I took a piss at Microsoft.
No, really. I took a piss at the Microsoft Convention Centre in Redmond, WA.
As you would already know, Yusseri and I were invited to attend this annual, exclusive event at Microsoft Corp. It's cold out, 10°C daytime and 2°C nighttime. They feed you with lots of expresso, latte, mocha and a fridgeful of soda. I really had to take a piss.
We got in yesterday afternoon, after 24 hours in the air and in transit via Singapore and Tokyo. As luck would have it, US Customs and Border Patrol in Seattle has to reward me with a random check. They were interested in the HackInTheBox sticker I had on my notebook though, but the whole check was a mere formality. Boy, am I glad though they don't do checkups like they do in Wuhan, China as the pic on the right shows.
I still had to take a piss after that though, 16 hours on an aircraft and all that.
Day Zero, which is what yesterday is, was quite uneventful if you can discount a deep discussion of what last city visited meant on our Customs forms and having the Hummer H3 we are driving being broken into and our stereo nearly getting jacked. Pretty uneventful. Oh yeah, I also bought an IPod at the Apple Store and took a close up view of the newly launched Apple TV media device.
Up and early in the morning for the 7.30am shuttle to the Microsoft campus, the coffee they poured down our very willing throats was abundant, resulting in aforementioned piss.
Ditesh's email of the scanned in article in Monday's Tech&U on the ODF thingy had me quoted as well. And lo and behold, keynoting the morning's session was Bill Hilf, who was also quoted in the same article. Bill's the General Manager of Platform Strategy at Microsoft.
Bill is a former OSS dude who worked on Apache, and today heads Microsoft's platform strategy. Microsoft's Linux Labs started off being a lonely Dell tower sitting under Bill's desk. His message was one of community and collaboration, and how Microsoft is learning to play nice with us open source type folk while still maintaining they're software licensing based business model. Make no mistake about it though, Microsoft is in it for profit, Bill stressed.
What got really interesting was when Yusseri raised the issue of OOXML and why didn't Microsoft just work on ODF in collaboration instead of creating a new, bloated standard. Bill's answer was quite surprising, as he clarified that the file format (OOXML) was a part of the software and that OOXML and the software (MS Office) are quite inseparable. Ergo, OOXML is an integral and inseparable part of MS Office. That's why they could not adopt ODF as the file format for subsequent versions of MS Office.
I don't really know if Bill realises this, but he's just illuminated that this whole OOXML, ECMA and ISO standards play is not about standards nor about Microsoft vs IBM but about legitimizing as a standard a specific technology from a single company developed in isolation from the general technology and user community worldwide.
It was an eye opener, and in my opinion, quite damning to Microsoft. Are they really trying to push through their software, in the form of the inseparable OOXML/MS Office as an international standard ? Is this all about ensuring that future generations of MS Office have a purpose on the planet in the face of competition from other office suites like OpenOffice.Org ?
Perhaps these questions should be asked at the ECMA, ISO and at the level of National Standards Bodies as well.

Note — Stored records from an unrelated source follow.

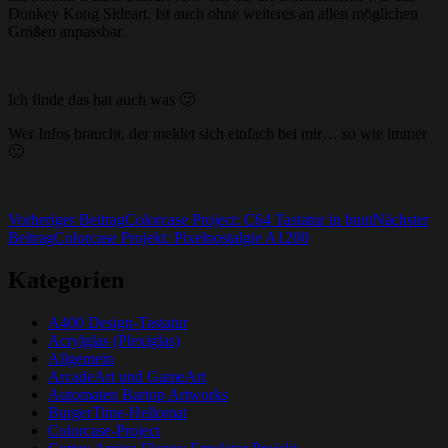
Donkey Kong Sideart. Ist auch ohne weiteres an allen möglichen
Größen anpassbar.
Ich finde das hat auch was 🙂
Wer Infos braucht, der meldet sich einfach bei mir… so wie immer
🙂
Beitrags-
Vorheriger Beitrag
Colorcase Project: C64 Tastatur in bunt
Nächster
Beitrag
Colorcase Projekt: Pixelnostalgie A1200
Navigation
Kategorien
A400 Design-Tastatur
Acrylglas (Plexiglas)
Allgemein
ArcadeArt und GameArt
Automaten Bartop Artworks
BurgerTime-Hellomat
Colorcase-Project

We'll be sitting with Sam Ramji and Bill in a couple of days to go over this issue in much more detail, given the time constraints at the summit proper.
Kevin Schofield's presentation on what Microsoft Research is doing was interesting, from a geeky perspective. Showing prototypes of image processing technology, visual recognition software as well as working prototypes of new ground broken in the Human-Computer Interface as a leadup to truly pervasive computing was illuminating. While I have seen different implementations of these before at the MIT Media Lab, one does trust that Microsoft will be bringing some of these to the average user in the years to come.

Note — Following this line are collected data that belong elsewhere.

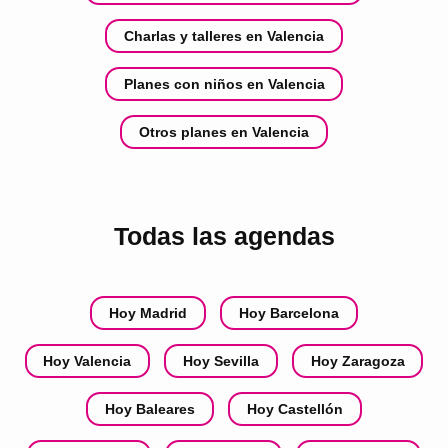
Charlas y talleres en Valencia
Planes con niños en Valencia
Otros planes en Valencia
Todas las agendas
Hoy Madrid
Hoy Barcelona
Hoy Valencia
Hoy Sevilla
Hoy Zaragoza
Hoy Baleares
Hoy Castellón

It's nice to be here at Redmond, if anything, to get frank discussions going with the folk behind the stuff Microsoft creates without having to cut through the veils and mazes thrown up by the marketroids. I am looking forward to that discussion with Bill and Sam, as well as meeting up with an old misguided buddy, Tan Loke Uei, who's now based in Redmond.
More on the summit in the days to come, but I need to go take a piss again.